Energy-consistent entrainment relations for jets and plumes

We discuss energetic restrictions on the entrainment coefficient ${\it\alpha}$ for axisymmetric jets and plumes. The resulting entrainment relation includes contributions from the mean flow, turbulence and pressure, fundamentally linking ${\it\alpha}$ to the production of turbulence kinetic energy, the plume Richardson number $\mathit{Ri}$ and the profile coefficients associated with the shape of the buoyancy and velocity profiles. This entrainment relation generalises the work by Kaminski et al. ( J. Fluid Mech., vol. 526, 2005, pp. 361–376) and Fox ( J. Geophys. Res., vol. 75, 1970, pp. 6818–6835). The energetic viewpoint provides a unified framework with which to analyse the classical entrainment models implied by the plume theories of Morton et al.( Proc. R. Soc. Lond.A, vol. 234, 1955, pp. 1–23) and Priestley & Ball ( Q. J. R. Meteorol. Soc., vol. 81, 1954, pp. 144–157).

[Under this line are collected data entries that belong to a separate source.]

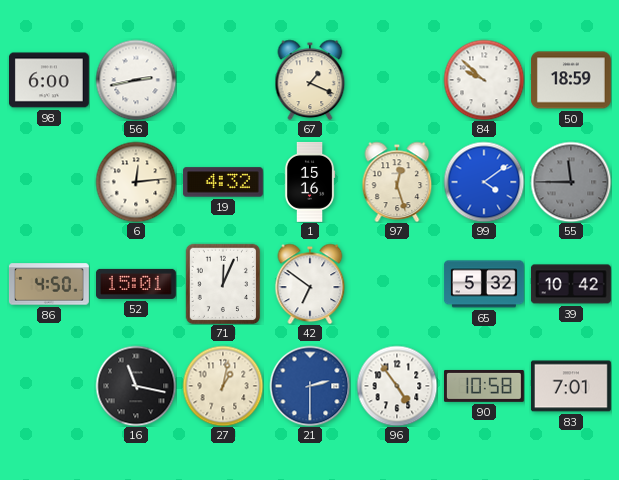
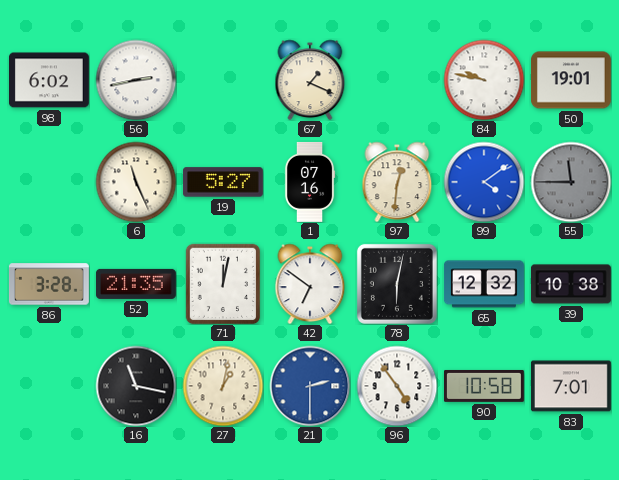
98: 6:00 -> 6:02
84: 9:52 -> 9:47
50: 18:59 -> 19:01
6: 12:14 -> 11:26
19: 4:32 -> 5:27
1: 15:16 -> 07:16
97: 12:27 -> 12:31
86: 4:50 -> 3:28
52: 15:01 -> 21:35
71: 12:04 -> 12:02
78: none -> 6:02
65: 5:32 -> 12:32
39: 10:42 -> 10:38
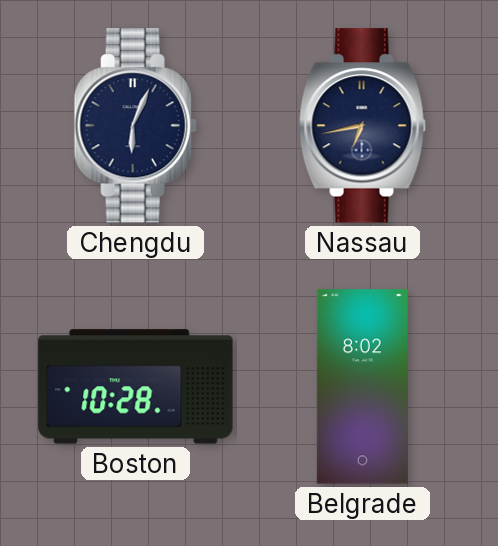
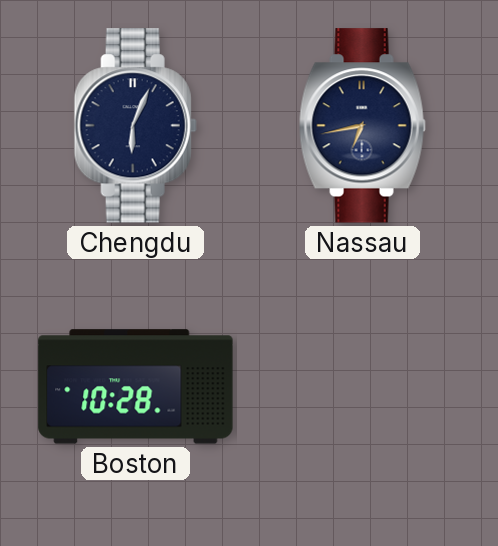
Belgrade: 8:02 -> none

Data for pure jets and plumes in unstratified environments indicate that to first order the physics is captured by the Priestley and Ball entrainment model, implying that (1) the profile coefficient associated with the production of turbulence kinetic energy has approximately the same value for pure plumes and jets, (2) the value of ${\it\alpha}$ for a pure plume is roughly a factor of $5/3$ larger than for a jet and (3) the enhanced entrainment coefficient in plumes is primarily associated with the behaviour of the mean flow and not with buoyancy-enhanced turbulence. Theoretical suggestions are made on how entrainment can be systematically studied by creating constant- $\mathit{Ri}$ flows in a numerical simulation or laboratory experiment.